On dit que le juge devrait se limiter à vérifier l'effectivité du choix entrepreneurial, mais ce n'est presque jamais le cas en réalité : le juge apprécie également si le travailleur licencié n'a pas pu être utilisé ailleurs, si des mesures alternatives n'ont pas pu être tentées, et bientôt. Pour cette raison, il est très important que la Cisl et l'Uil soient ouvertes à une solution qui limite la tâche du juge - et donc l'application de l'article 18 - à la constatation et à la répression du licenciement discriminatoire ou de représailles, et celle pour le licenciement économique et organisationnel prévoit une autre technique de protection, visant à rendre l'entreprise responsable, dans une limite prédéterminée, de la sécurité économique et professionnelle du travailleur licencié.

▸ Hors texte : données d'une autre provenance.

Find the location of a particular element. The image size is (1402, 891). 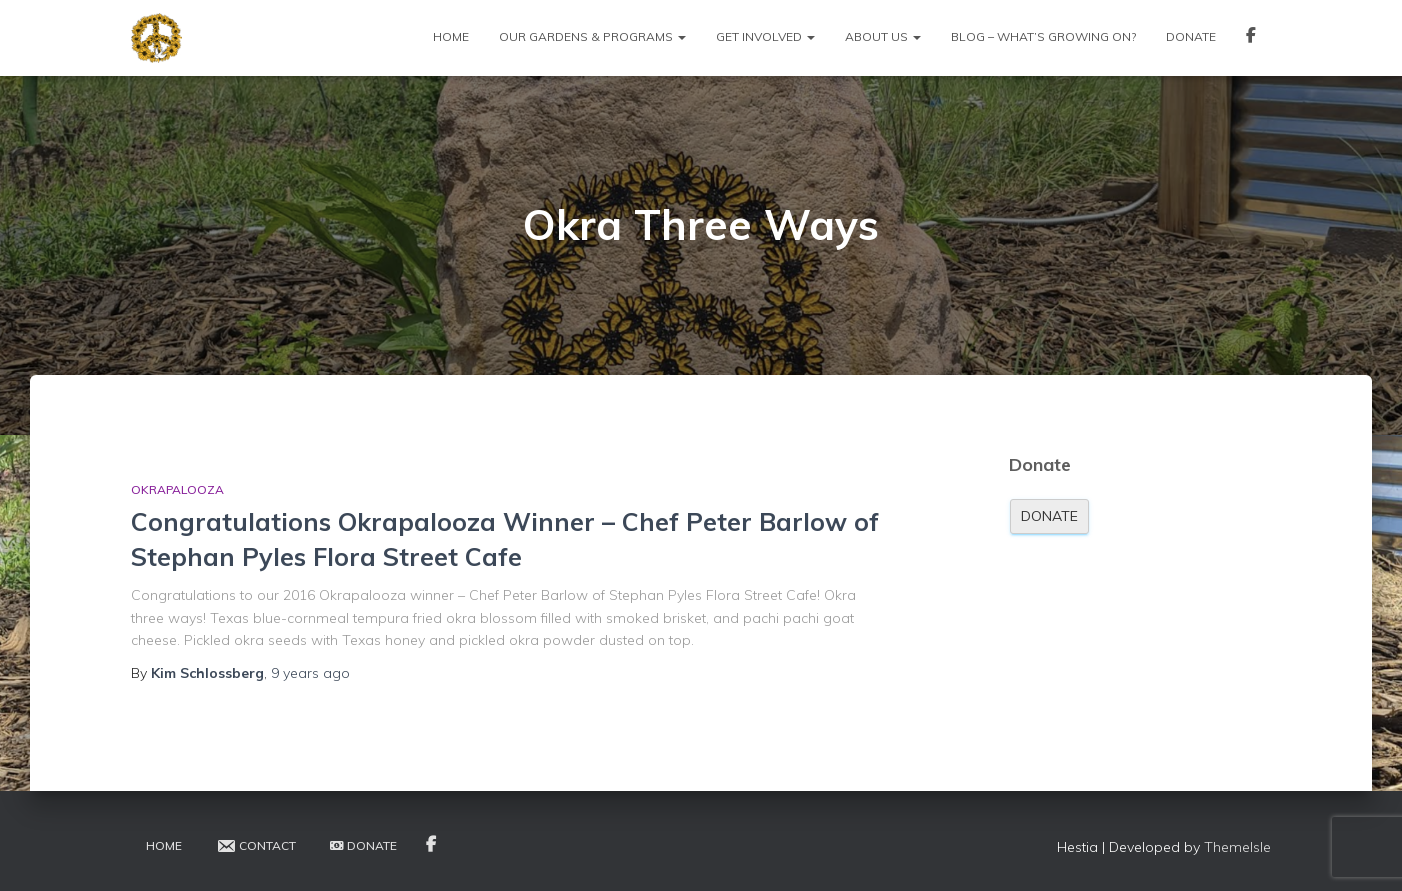

Okrapalooza is located at coordinates (177, 489).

Les retraites, le marché du travail, la libéralisation et la réforme fiscale sont les quatre piliers sur lesquels construire un nouveau changement de cap en Italie. A votre avis, le gouvernement doit-il aller de l'avant même si le soutien des partenaires sociaux s'avère impossible ?

La concertation est une méthode très utile, qui peut donner un avantage à un pays. Mais pour fonctionner, cette méthode suppose qu'il y ait au moins une vision commune des objectifs à atteindre et des contraintes à respecter entre le Gouvernement et les organisations syndicales et patronales. Si ce préalable fait défaut, la méthode de concertation devient un boulet pour le Gouvernement, un facteur de paralysie. Dans la situation actuelle de crise économique extraordinaire et pas entièrement surmontée, le danger de défaut situation en Italie, même un simple ralentissement de la capacité de décision du gouvernement pourrait être très risqué, notamment en raison de la perte immédiate de crédibilité qui s'ensuivrait, aux yeux des opérateurs internationaux, pour le programme de relance et de stimulation de la croissance économique de le pays.

Telles sont les raisons pour lesquelles Mario Monti a recherché très intensément ces dernières semaines le consensus le plus large possible des partenaires sociaux sur les objectifs et les contraintes à respecter dans les travaux de réforme du marché du travail ; et, sur cette base, appelle à négocier rapidement des choix techniques viables pour atteindre ces objectifs. Mais, si le consensus venait à échouer à la table de discussion avec les partenaires sociaux, le gouvernement n'aurait d'autre choix que de présenter dans un délai très court son propre projet, conforme à ces objectifs, aux forces politiques qui le soutiennent, et de déplacer le discussion au Parlement. En tout cas, il me semble que l'évolution des négociations ces derniers jours permet d'espérer qu'un accord sera trouvé d'ici la fin février.